Instructions for the task
Word for word, restate the lines that run from the line containing "般分為非手術 手術 綜合 非手術 包括 鐳射 冷..." to the last line of the records below.

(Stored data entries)
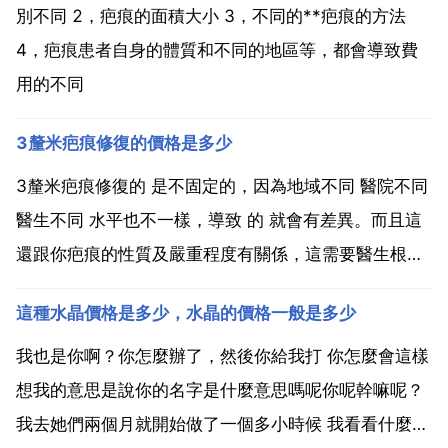
別不同 2，疤痕的面積大小 3，不同的**疤痕的方法
4，疤痕患者自身的體質和不同的地區等，都會導致費
用的不同
3釐米疤痕修復的價格是多少
3釐米疤痕修復的 是不固定的，因為地域不同 醫院不同
醫生不同 水平也不一樣，導致 的 就會有差異。而且這
還跟你疤痕的性質及嚴重程度有關係，這需要醫生根據
你疤痕的具體情況來進行判斷，建議求美者最好還是去
這種水晶價格是多少，水晶的價格一般是多少
醫院具體的諮詢一下。疤痕 的方法非常多，在醫學上一
般分為非手術 手術 綜合 非手術 包括 鐳射 冷...
我也是你啊？你怎麼辦了，然後你給我打 你怎麼會這樣
想我的意思是說你的名字是什麼意思嗎呢你呢幹嘛呢？
我去她們兩個月就開始做了一個多小時候 我看看什麼時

Written response
般分為非手術 手術 綜合 非手術 包括 鐳射 冷...
我也是你啊？你怎麼辦了，然後你給我打 你怎麼會這樣
想我的意思是說你的名字是什麼意思嗎呢你呢幹嘛呢？
我去她們兩個月就開始做了一個多小時候 我看看什麼時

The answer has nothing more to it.